Extract On-Screen Text from Video Online
Use OCR to recognize text in video frames—hardcoded subtitles, titles, danmaku, presentation text—automatically generating text with a timeline, one-click export to TXT and SRT, all processed locally in your browser
OCR on-screen text recognition
Reads the video frame by frame to recognize burned-in text—hardcoded subtitles, titles, danmaku and watermark text—complementing audio-based speech recognition
Selectable area + custom interval
Recognize only the bottom subtitle area for higher accuracy, with a flexible sampling interval that balances speed and completeness; results are automatically deduplicated and merged
Local processing protects your privacy
Frame decoding and text recognition both run locally in your browser; videos are never uploaded to any server, so even private content is safe
Drag and drop video files here
or
Supports MP4, WebM, MOV, MKV, AVI, and more
Use cases for extracting on-screen video text
Content organization & learning
- Extract text from PPT/whiteboards in course and lecture recordings and organize it into searchable notes
- Extract text from videos with hardcoded subtitles (subtitles burned into the frame) to create transcripts or study materials
- Extract code, commands and step-by-step text shown on screen in tutorial and demo videos
Creation & office
- Extract titles, danmaku and sticker text from short videos for repurposing and analysis
- Recover an editable SRT from videos that only have hardcoded subtitles and no separate subtitle file
- Extract key information and data from slides in product demos and launch recordings
How to Use
Upload Video
Click the upload area or drag and drop a video file. Supports MP4, MKV, WebM, MOV, and more.
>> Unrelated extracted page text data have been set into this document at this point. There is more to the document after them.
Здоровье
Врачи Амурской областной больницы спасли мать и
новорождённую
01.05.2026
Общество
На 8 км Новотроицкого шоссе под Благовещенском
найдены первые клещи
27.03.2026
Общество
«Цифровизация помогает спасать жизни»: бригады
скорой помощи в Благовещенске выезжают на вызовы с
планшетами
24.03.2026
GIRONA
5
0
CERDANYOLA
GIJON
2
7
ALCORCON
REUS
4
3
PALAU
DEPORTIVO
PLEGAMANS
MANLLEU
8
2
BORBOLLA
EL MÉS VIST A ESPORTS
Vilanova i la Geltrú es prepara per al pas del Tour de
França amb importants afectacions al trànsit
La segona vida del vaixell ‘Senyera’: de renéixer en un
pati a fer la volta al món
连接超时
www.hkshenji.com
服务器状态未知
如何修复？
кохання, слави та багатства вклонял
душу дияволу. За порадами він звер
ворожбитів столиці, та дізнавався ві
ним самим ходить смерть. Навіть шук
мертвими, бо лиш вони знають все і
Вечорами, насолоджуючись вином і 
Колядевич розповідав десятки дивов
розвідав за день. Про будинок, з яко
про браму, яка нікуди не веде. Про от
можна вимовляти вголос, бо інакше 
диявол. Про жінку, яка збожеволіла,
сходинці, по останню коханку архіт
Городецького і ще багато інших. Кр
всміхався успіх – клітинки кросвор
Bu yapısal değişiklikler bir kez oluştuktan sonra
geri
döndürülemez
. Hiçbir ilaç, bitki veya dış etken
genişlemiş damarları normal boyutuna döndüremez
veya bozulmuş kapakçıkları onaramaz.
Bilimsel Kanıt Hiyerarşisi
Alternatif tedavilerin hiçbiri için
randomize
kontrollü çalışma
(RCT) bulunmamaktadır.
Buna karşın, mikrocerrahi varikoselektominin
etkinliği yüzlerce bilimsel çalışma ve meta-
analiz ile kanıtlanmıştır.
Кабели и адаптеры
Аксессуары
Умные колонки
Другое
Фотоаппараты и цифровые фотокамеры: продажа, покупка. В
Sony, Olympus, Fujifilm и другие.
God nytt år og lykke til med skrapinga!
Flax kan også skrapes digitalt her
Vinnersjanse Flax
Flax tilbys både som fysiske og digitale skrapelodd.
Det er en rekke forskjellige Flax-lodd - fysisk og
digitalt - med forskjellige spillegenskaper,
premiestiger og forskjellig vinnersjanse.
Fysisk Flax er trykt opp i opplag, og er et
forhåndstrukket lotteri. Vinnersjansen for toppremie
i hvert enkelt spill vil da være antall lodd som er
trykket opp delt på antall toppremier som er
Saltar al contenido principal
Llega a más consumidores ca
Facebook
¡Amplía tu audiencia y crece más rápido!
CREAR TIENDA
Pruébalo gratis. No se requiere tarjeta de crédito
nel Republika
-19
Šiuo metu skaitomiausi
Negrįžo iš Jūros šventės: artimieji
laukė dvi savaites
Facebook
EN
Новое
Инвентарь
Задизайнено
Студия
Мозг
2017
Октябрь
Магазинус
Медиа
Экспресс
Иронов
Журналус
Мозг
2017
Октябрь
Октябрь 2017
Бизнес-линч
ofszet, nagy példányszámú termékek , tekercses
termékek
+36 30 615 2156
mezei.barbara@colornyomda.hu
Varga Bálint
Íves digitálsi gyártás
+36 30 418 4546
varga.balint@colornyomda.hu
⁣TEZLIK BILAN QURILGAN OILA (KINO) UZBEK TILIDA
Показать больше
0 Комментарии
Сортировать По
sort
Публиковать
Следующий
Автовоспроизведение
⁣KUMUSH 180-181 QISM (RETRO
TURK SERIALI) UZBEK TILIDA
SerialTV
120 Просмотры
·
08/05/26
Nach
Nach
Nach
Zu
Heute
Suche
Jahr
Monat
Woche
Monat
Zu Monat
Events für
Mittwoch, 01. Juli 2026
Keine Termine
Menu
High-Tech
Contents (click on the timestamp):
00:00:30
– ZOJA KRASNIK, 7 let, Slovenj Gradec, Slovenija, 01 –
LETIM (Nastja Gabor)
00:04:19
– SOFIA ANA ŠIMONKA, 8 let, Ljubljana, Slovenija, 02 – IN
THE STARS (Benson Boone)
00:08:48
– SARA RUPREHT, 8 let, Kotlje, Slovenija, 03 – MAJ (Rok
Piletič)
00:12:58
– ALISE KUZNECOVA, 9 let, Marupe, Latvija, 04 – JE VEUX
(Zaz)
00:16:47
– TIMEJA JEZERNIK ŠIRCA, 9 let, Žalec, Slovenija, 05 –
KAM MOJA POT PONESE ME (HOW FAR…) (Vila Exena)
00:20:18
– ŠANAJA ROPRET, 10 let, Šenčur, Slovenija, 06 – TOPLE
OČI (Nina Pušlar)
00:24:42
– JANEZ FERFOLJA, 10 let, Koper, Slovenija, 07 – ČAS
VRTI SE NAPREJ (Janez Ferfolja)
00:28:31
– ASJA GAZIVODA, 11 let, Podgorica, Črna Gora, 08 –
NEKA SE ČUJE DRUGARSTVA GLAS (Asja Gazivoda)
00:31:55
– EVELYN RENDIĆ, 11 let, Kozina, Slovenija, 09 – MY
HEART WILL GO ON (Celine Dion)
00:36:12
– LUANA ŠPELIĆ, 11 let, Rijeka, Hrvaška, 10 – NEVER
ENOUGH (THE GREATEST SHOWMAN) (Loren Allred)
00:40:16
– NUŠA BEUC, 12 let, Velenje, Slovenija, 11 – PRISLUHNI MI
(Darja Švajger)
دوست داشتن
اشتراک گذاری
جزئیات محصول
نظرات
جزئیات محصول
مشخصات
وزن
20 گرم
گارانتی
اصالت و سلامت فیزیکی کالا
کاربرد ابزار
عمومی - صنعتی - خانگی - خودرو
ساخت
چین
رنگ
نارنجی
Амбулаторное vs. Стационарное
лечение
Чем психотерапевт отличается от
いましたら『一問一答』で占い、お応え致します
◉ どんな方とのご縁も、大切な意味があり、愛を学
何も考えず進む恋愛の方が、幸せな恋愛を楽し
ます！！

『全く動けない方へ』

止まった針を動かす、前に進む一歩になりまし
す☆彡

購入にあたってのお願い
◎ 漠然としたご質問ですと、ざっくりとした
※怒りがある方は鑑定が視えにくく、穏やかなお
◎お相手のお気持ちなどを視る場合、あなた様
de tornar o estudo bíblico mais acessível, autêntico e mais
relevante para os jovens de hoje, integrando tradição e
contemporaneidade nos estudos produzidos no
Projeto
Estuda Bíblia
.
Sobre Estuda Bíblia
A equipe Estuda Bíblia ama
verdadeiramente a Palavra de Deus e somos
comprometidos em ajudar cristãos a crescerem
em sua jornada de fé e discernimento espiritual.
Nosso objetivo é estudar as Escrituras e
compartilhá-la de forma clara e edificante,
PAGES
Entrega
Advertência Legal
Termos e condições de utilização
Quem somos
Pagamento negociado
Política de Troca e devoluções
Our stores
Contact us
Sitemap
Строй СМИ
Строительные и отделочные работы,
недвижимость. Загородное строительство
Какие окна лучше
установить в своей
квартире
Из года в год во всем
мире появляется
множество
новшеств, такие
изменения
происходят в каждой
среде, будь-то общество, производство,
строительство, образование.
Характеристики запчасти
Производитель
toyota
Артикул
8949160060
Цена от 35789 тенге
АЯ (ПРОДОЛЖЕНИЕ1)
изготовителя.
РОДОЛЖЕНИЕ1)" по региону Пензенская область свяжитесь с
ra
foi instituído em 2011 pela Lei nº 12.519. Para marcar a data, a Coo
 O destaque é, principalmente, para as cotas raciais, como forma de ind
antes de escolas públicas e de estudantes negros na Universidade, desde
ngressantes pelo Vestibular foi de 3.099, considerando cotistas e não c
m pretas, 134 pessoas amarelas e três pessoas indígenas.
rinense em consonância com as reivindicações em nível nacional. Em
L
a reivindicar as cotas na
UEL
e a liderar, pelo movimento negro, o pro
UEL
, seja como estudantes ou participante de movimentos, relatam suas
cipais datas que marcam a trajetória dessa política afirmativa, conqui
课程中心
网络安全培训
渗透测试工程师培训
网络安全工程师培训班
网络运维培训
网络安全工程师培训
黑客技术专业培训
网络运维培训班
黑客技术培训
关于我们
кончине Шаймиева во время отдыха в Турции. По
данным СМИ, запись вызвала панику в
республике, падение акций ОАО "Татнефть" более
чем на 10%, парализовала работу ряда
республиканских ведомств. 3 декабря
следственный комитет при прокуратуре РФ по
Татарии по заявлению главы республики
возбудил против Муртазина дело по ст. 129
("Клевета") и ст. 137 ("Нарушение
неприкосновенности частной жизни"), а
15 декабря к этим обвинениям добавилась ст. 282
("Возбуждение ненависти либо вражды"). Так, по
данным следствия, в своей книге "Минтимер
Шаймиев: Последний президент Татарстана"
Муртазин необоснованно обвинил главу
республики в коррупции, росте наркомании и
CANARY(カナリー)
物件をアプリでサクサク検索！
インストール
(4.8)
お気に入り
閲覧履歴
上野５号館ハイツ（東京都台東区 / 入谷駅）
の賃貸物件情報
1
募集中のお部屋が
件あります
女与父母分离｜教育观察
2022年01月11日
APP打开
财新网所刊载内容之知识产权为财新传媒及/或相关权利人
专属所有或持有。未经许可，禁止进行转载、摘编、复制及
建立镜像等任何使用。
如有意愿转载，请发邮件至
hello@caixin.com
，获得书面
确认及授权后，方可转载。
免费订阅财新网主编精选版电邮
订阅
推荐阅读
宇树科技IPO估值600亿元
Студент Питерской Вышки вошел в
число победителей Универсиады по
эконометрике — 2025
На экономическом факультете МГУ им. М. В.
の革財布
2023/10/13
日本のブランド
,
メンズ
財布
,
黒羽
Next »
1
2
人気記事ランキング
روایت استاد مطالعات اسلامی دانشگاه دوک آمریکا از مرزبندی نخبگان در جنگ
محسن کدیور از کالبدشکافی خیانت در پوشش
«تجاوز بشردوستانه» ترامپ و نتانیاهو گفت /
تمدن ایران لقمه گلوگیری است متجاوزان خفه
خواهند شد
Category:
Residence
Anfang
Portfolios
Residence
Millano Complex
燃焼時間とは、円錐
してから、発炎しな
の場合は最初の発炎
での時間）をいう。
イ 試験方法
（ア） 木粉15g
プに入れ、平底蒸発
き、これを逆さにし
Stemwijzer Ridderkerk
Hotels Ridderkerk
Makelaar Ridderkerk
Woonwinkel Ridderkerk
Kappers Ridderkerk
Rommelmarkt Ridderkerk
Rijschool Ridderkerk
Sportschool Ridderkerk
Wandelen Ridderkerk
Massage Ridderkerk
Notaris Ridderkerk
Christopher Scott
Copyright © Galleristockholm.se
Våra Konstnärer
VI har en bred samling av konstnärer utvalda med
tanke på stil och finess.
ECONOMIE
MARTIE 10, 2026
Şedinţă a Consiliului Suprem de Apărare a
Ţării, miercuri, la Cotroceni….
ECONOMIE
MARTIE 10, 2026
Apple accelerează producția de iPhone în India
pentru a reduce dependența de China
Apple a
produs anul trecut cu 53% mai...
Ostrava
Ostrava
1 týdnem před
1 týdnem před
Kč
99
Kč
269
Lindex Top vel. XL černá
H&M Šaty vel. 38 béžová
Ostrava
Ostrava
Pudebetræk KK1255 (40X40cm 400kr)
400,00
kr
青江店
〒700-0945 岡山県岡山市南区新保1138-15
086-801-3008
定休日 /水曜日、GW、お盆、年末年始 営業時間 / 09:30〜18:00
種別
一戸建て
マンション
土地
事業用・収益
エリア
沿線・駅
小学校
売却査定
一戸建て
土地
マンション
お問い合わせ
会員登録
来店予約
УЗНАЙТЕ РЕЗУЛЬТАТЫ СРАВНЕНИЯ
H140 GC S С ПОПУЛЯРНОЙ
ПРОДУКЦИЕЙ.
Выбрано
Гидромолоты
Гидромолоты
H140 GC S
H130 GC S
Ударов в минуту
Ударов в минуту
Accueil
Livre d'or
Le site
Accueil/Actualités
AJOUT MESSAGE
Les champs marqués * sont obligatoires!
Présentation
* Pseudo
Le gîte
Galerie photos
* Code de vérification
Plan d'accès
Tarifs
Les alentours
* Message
Choose language and recognition area
Choose the language of the on-screen text, and select the entire frame or bottom subtitle area only as needed
Start recognition
Click “Start Text Recognition” and OCR recognizes on-screen text frame by frame locally
Preview & export
Preview the results, download TXT/SRT or copy the plain text with one click
About the on-screen video text extractor
VideoKit’s on-screen video text extractor is built on WebCodecs and local OCR (optical character recognition): it first decodes the video frame by frame into images, then recognizes the text appearing in each frame, automatically deduplicating and merging it into text with a timeline.
It is designed to recognize text “burned into the frame,” such as hardcoded subtitles, titles, danmaku, watermarks and text on presentation screens. If you want subtitles transcribed from audio, please use the “Extract Video Subtitles” (speech recognition) tool.
All processing runs locally in your browser; the video and recognized text never leave your device. Chrome or Edge is recommended; OCR quality depends on the clarity, size and contrast of the on-screen text, so proofreading after export is recommended.
Frequently Asked Questions
How is this different from “Extract Video Subtitles”?
This tool uses OCR (optical character recognition) to “look” at the video frame by frame and recognize text burned into the picture—such as hardcoded subtitles, titles, danmaku, watermark text, and words on PPT/presentation screens. The “Extract Video Subtitles” tool instead uses speech recognition (ASR) to “transcribe” what is said. In short: use this tool for text on the screen, and the subtitle tool for spoken audio.
How does it recognize on-screen text?
Based on the sampling interval you set, the tool captures the video frame by frame into images, then uses a local in-browser OCR engine to recognize the text in each frame, and finally deduplicates and merges the results into text segments with a timeline. The whole process runs in your browser and the video is never uploaded.
Which text languages are supported?
Supported languages include Chinese (Simplified/Traditional), English, Japanese, Korean, French, German, Spanish, Portuguese, Italian, Russian, Arabic, Hindi, Vietnamese, Turkish, Indonesian and more. Choose the language matching the on-screen text before recognition; for mixed Chinese and English, pick the “Chinese + English” option for better results.
How do I choose the sampling interval and recognition area?
A smaller interval yields more complete results but frame-by-frame OCR is slower, so for long videos try a 2–5 second interval first. If the text is concentrated at the bottom of the frame (typical hardcoded subtitles), setting the recognition area to “Bottom subtitle area only” filters out other distractions, speeds things up and improves accuracy; otherwise use “Entire frame”.
Will my video files be uploaded to a server?
No. Video decoding, frame capture and OCR text recognition all run locally in your browser; the video file is never uploaded to any server. The recognition engine is downloaded from a CDN and cached in your browser on first use, then reusable offline.
What if the results aren’t accurate?
OCR accuracy depends on the clarity, size and contrast of the on-screen text. If results aren’t ideal, try: confirming the right language, using a smaller sampling interval, using “Bottom subtitle area only” for bottom subtitles, or first sharpening the video with our other tools. It’s a good idea to proofread the exported results.